Pixel coordinate grounding data
***
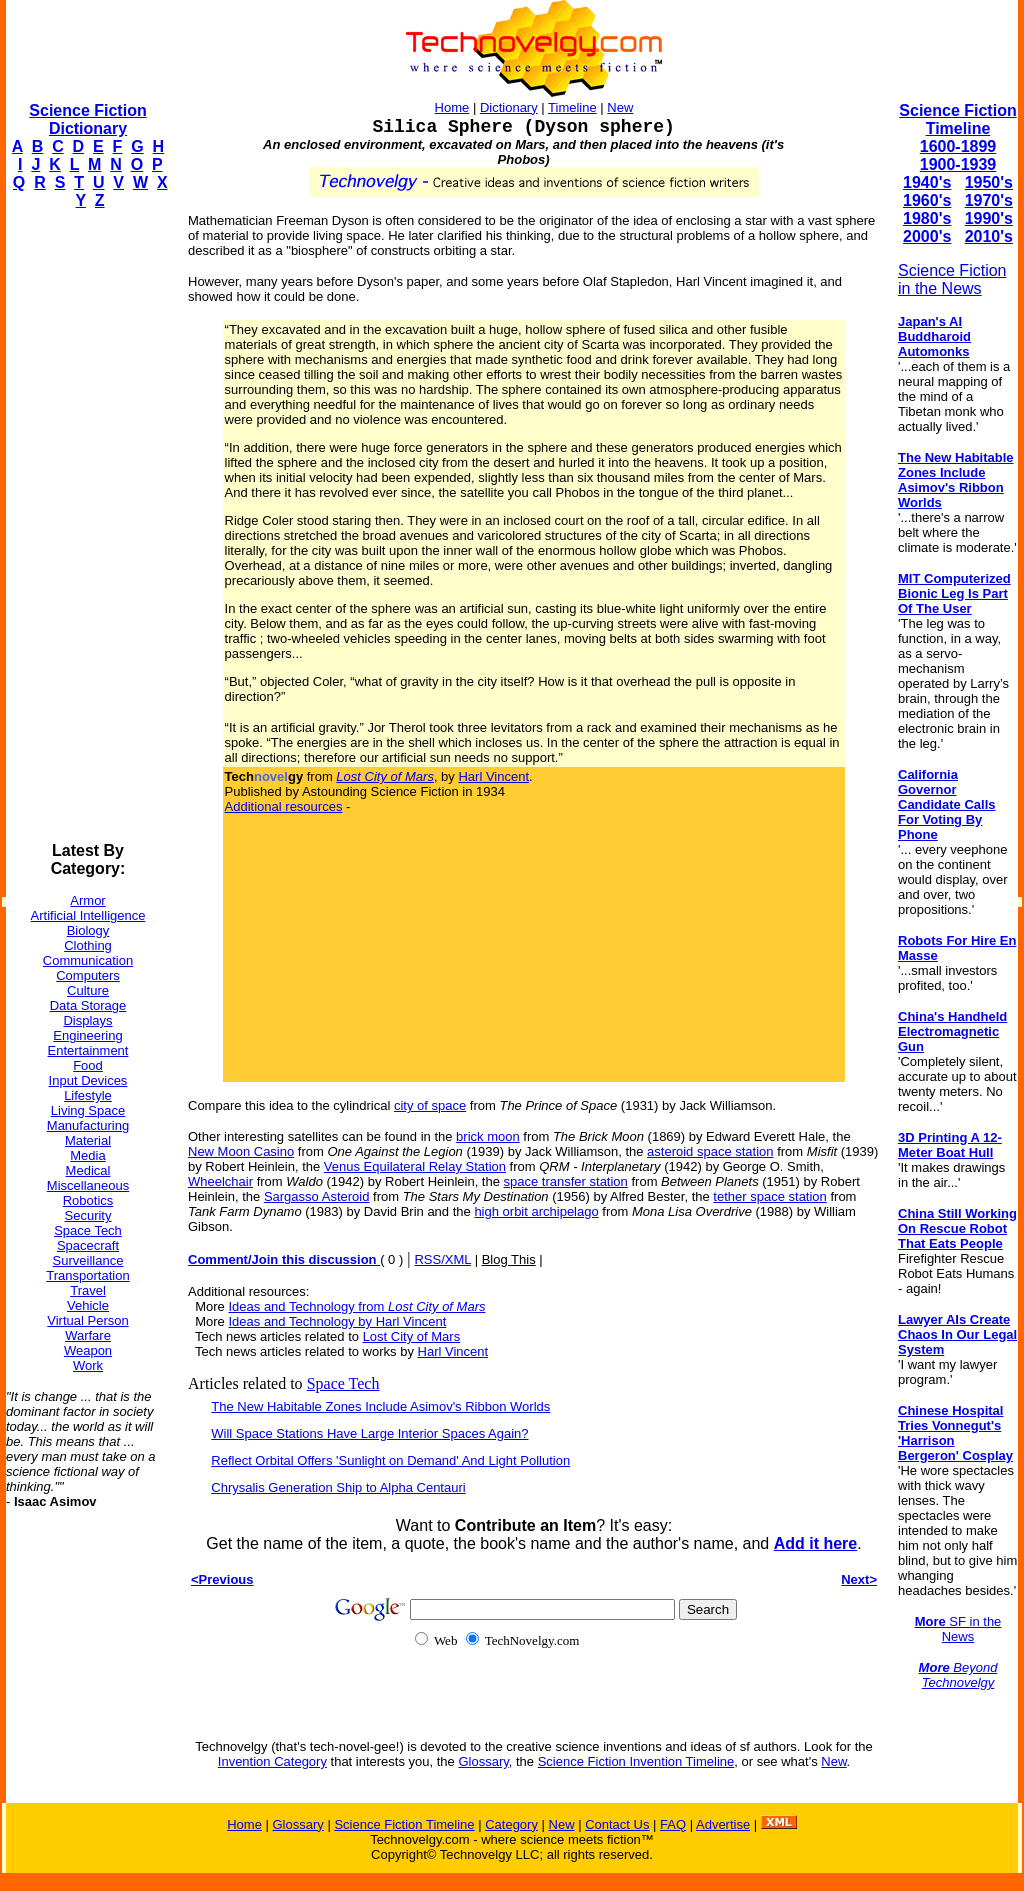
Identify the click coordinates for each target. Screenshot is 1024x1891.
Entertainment (88, 1050)
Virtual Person (87, 1320)
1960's (927, 200)
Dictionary (509, 107)
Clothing (88, 945)
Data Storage (88, 1005)
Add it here (816, 1543)
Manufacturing (88, 1125)
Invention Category (272, 1761)
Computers (88, 975)
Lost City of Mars (412, 1336)
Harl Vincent (493, 776)
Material (88, 1140)
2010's (989, 236)
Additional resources (284, 806)
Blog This (509, 1259)
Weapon (88, 1350)
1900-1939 (958, 164)
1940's (927, 182)
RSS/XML (442, 1259)
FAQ (673, 1824)
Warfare (88, 1335)
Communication (88, 960)
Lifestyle (88, 1095)
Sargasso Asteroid (317, 1196)
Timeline (572, 107)
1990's (989, 218)
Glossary (483, 1761)
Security (88, 1215)
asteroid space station (710, 1151)
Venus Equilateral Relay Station (415, 1166)
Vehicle (88, 1305)
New (620, 107)
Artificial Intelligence (88, 915)
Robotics (88, 1200)
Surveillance (88, 1260)
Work (88, 1365)
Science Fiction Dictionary (87, 119)
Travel (88, 1290)
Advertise (723, 1824)
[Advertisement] (86, 526)
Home (452, 107)
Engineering (87, 1035)
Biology (88, 930)
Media (87, 1155)
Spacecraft (88, 1245)
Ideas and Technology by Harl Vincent (337, 1321)
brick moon (488, 1136)
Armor (87, 900)
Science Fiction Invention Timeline (636, 1761)
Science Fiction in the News (952, 279)
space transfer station (566, 1181)
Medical (88, 1170)
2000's (927, 236)
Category (511, 1824)
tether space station (769, 1196)
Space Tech (88, 1230)
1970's (989, 200)
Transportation (87, 1275)
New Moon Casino (241, 1151)
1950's (989, 182)
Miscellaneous (88, 1185)
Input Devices (88, 1080)
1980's (927, 218)
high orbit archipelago (536, 1211)
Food (88, 1065)
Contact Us (617, 1824)
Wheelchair (220, 1181)
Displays (87, 1020)
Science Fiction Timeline (957, 119)
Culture (88, 990)
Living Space (88, 1110)
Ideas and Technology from (356, 1306)
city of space (430, 1105)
***
**Try it:** What you return must match the entries above exactly, apart from the pictures, which are left out.

**Answer section:**
Identify the click coordinates for each target. Screenshot is 1024x1891.
Entertainment (88, 1050)
Virtual Person (87, 1320)
1960's (927, 200)
Dictionary (509, 107)
Clothing (88, 945)
Data Storage (88, 1005)
Add it here (816, 1543)
Manufacturing (88, 1125)
Invention Category (272, 1761)
Computers (88, 975)
Lost City of Mars (412, 1336)
Harl Vincent (493, 776)
Material (88, 1140)
2010's (989, 236)
Additional resources (284, 806)
Blog This (509, 1259)
Weapon (88, 1350)
1900-1939 (958, 164)
1940's (927, 182)
RSS/XML (442, 1259)
FAQ (673, 1824)
Warfare (88, 1335)
Communication (88, 960)
Lifestyle (88, 1095)
Sargasso Asteroid (317, 1196)
Timeline (572, 107)
1990's (989, 218)
Glossary (483, 1761)
Security (88, 1215)
asteroid space station (710, 1151)
Venus Equilateral Relay Station (415, 1166)
Vehicle (88, 1305)
New (620, 107)
Artificial Intelligence (88, 915)
Robotics (88, 1200)
Surveillance (88, 1260)
Work (88, 1365)
Science Fiction Dictionary (87, 119)
Travel (88, 1290)
Advertise (723, 1824)
[Advertisement] (86, 526)
Home (452, 107)
Engineering (87, 1035)
Biology (88, 930)
Media (87, 1155)
Spacecraft (88, 1245)
Ideas and Technology by Harl Vincent (337, 1321)
brick moon (488, 1136)
Armor (87, 900)
Science Fiction Invention Timeline (636, 1761)
Science Fiction in the News (952, 279)
space transfer station (566, 1181)
Medical (88, 1170)
2000's (927, 236)
Category (511, 1824)
tether space station (769, 1196)
Space Tech (88, 1230)
1970's (989, 200)
Transportation (87, 1275)
New Moon Casino (241, 1151)
1950's (989, 182)
Miscellaneous (88, 1185)
Input Devices (88, 1080)
1980's (927, 218)
high orbit archipelago (536, 1211)
Food (88, 1065)
Contact Us (617, 1824)
Wheelchair (220, 1181)
Displays (87, 1020)
Science Fiction Timeline (957, 119)
Culture (88, 990)
Living Space (88, 1110)
Ideas and Technology from (356, 1306)
city of space (430, 1105)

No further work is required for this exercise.